For the purpose of more effectually protecting their commerce and navigation, the two contracting parties do hereby agree, as soon hereafter as circumstances will permit, to form a consular convention, which shall declare specially the powers and immunities of the consuls and vice-consuls of the respective parties.

ART. 38.

It is agreed that the high contracting parties shall, on requisitions made in their name, through the medium of their respective diplomatic agents, deliver up to justice persons who, being charged with the crimes enumerated in the following article, committed within the jurisdiction of the requiring party, shall seek an asylum or shall be found within the territories of the other:

Provided, That this shall be done only when the fact of the commission of the crime shall be so established as to justify their apprehension and commitment for trial, if the crime had been committed in the country where the persons so accused shall be found; in all of which the tribunals of said country shall proceed and decide according to their own laws.

ART. 39.

Persons shall be delivered up, according to the provisions of this treaty, who shall be charged with any of the following crimes, to wit: murder, (including assassination, parricide, infanticide, and poisoning); attempt to commit murder; piracy; rape; forgery; the counterfeiting of money; the utterance of forged paper; arson; robbery; and embezzlement by public officers; or by persons hired or salaried, to the detriment of their employers; when these crimes are subject to infamous punishment.

ART. 40

The surrender shall be made, on the part of each country, only by the authority of the Executive thereof. The expenses of the detention and delivery, effected in virtue of the preceding articles, shall be at the cost of the party making the demand.

ART. 41

The provisions of the foregoing articles relating to the extradition of fugitive criminals shall not apply to offences committed before the date hereof, nor to those of a political character.

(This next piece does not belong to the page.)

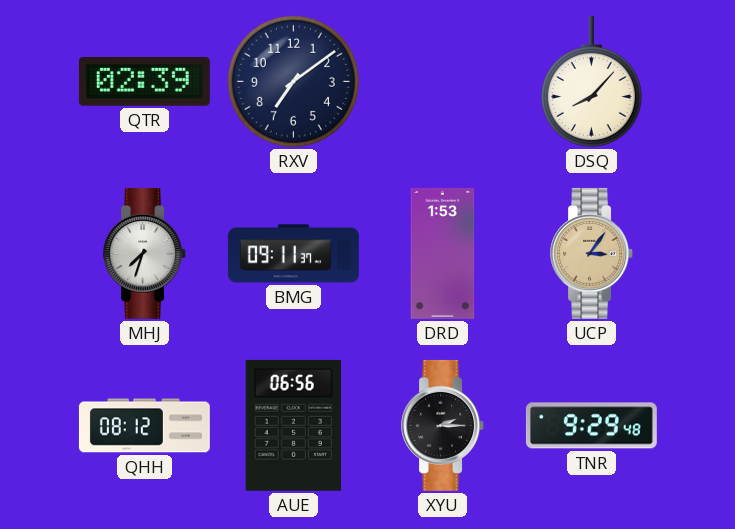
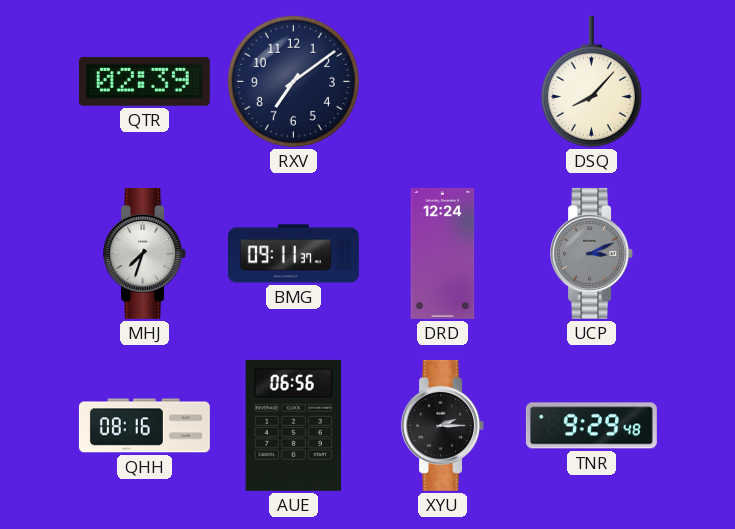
DRD: 1:53 -> 12:24
UCP: 3:06 -> 3:11
UCP dial: champagne -> grey
QHH: 08:12 -> 08:16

Neither of the contracting parties shall be bound to deliver up its own citizens under the provisions of this treaty.

ART. 42.

The present treaty shall remain in force for the term of eight years, dating from the exchange of ratifications; and if one year before the expiration of that period neither of the contracting parties shall have given notice to the other of its intention to terminate the same, it shall continue in force, from year to year, until one year after an official notification to terminate the same, as aforesaid.

ART. 43

The present treaty shall be submitted on both sides to the approval and ratification of the respective competent authorities of each of the contracting parties, and the ratifications shall be exchanged, at Washington, within six months from the date hereof, or sooner if possible.

In faith whereof the respective plenipotentiaries have signed the foregoing articles, in the English and French languages, and they have hereunto affixed their seals.

Done in duplicate, at the city of Port-au-Prince, this third day of November, in the year of our Lord one thousand eight hundred and sixty-four.

B. F. WHIDDEN
BOYER BAZELAIS SEAL.

[

SEAL:

HANOVER. Hanover was conquered and merged into Prussia in 1866, and is now included in the German Empire, p. 192.

1840.

TREATY OF COMMERCE AND NAVIGATION. Concluded May 20, 1840; ratification advised by the Senate July

15, 1840; ratified by the President July 28, 1840; ratifications exchanged November 14, 1840; proclaimed January 2, 1841. (Treaties and Conventions, 1889, p. 528.)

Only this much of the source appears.